森山さんのお話をうかがいながら、昨年度、まちづくりワークショップの講師としてお迎えした佐原商工会議所事務局長である椎名喜予さんのお顔とお話も思い浮かんでいました。

御祓川と小野川。
どちらも町の中を流れる「川」が、まちづくりの象徴になっています。

御祓川では、昔、年2回6月最終日と12月最終日に大祓いという神事を行っていました。
人形(ひとがた)に託して、人間についている罪を流すものだそうで、川の神さまから、海の神様へ、そしてそれを風の神様が巻き上げ、大地の神様へ。大地の神様がうごめているうちに罪がなくなる、と思われていたそうです。

その後、生活の変化で町の中の「川」は汚れていきます。
全国で都市化が進み、いわゆる「臭いものに蓋をする」という発想のもと、川を埋め立てるなど、まちの景色を変えた自治体も多くありました。
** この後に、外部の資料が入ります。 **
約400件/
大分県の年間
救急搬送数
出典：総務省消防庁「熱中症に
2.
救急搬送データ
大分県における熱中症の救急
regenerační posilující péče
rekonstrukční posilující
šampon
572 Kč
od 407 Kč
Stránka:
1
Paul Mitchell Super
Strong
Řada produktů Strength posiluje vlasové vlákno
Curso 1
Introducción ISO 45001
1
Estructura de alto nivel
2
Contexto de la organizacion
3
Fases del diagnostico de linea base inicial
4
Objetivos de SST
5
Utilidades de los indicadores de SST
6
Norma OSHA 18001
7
約20年前。当時、県内一汚染が酷いと言われた「御祓川」に対して、七尾市民は「川を再生する」という選択をします。町の中央を流れる御祓川を、まちが抱えている地域課題の象徴ととらえ、民間街づくり会社の設立で解決しようとする覚悟を示します。

「先代たちは、汚いものを見えないものにしてしまおうの時代から、汚いものに手をつけて 向き合って、関係を取り戻していこうとした。」
森山さんの言葉には、志を受け継ぐものの清々とした潔さがありました。

(株)御祓川の業務内容は、上記の図の通り3つの柱をもちます。

「まち育て」では、地域の資源を活かし守る事業を、「みせ育て」では、地域の経済循環を創り出す事業を、そしてひと育てで、地域の担い手を育て続ける事業に取り組んでおり、長期実践型インターンシップ事業は、「ひと育て」の中の一事業という位置づけです。
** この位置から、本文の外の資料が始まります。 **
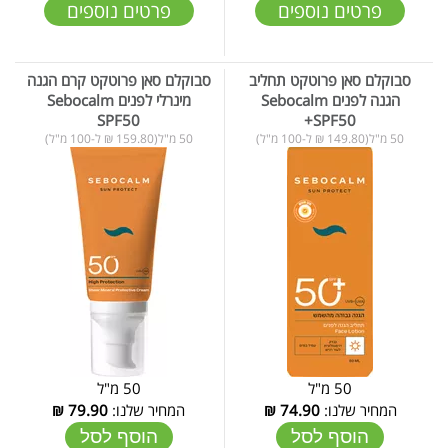
פרטים נוספים
פרטים נוספים
סבוקלם סאן פרוטקט תחליב
סבוקלם סאן פרוטקט קרם הגנה
הגנה לפנים Sebocalm
מינרלי לפנים Sebocalm
SPF50
+SPF50
50 מ"ל(149.80 ₪ ל-100 מ"ל)
50 מ"ל(159.80 ₪ ל-100 מ"ל)
50 מ"ל
50 מ"ל
המחיר שלנו:
74.90
₪
המחיר שלנו:
79.90
₪
הוסף לסל
הוסף לסל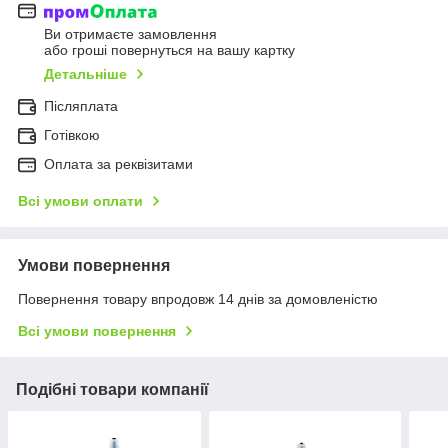
Ви отримаєте замовлення
або гроші повернуться на вашу картку
Детальніше
Післяплата
Готівкою
Оплата за реквізитами
Всі умови оплати
Умови повернення
Повернення товару впродовж 14 днів за домовленістю
Всі умови повернення
Подібні товари компанії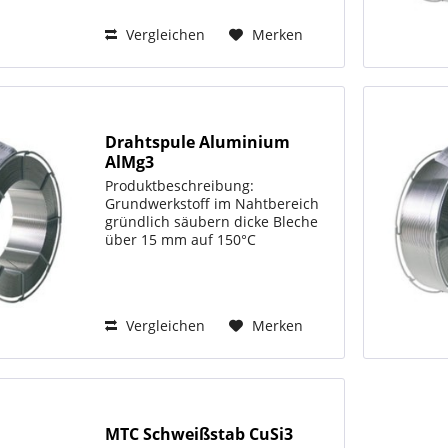
1000 mm Normbezeichnung: EN
1668/12070 W2Mo/W MoSi AWS
Vergleichen
Merken
A5.28 ER80S-G...
Drahtspule Aluminium
AlMg3
Produktbeschreibung:
Grundwerkstoff im Nahtbereich
gründlich säubern dicke Bleche
über 15 mm auf 150°C
vorwärmen Normbezeichnung:
DIN 1732 SG-AlMg3 Werkstoff Nr.
3.3536 Grundwerkstoffe: AlMg1,
AlMg2, AlMg3, AlMg2Mn0,8,
Vergleichen
Merken
AlMg2,7Mn,...
MTC Schweißstab CuSi3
インターンシップという言葉では、「なかなか伝わらないので、能登留学という名前にした」そうですが、企業インターンと、地域課題の解決に取り組む集落型インターンのどちらも受け入れ側の満足度は高く、森山さんご自身「あきらめかけた人が変わる瞬間」を幾度となく見て、そこがやりがいになっているといいます。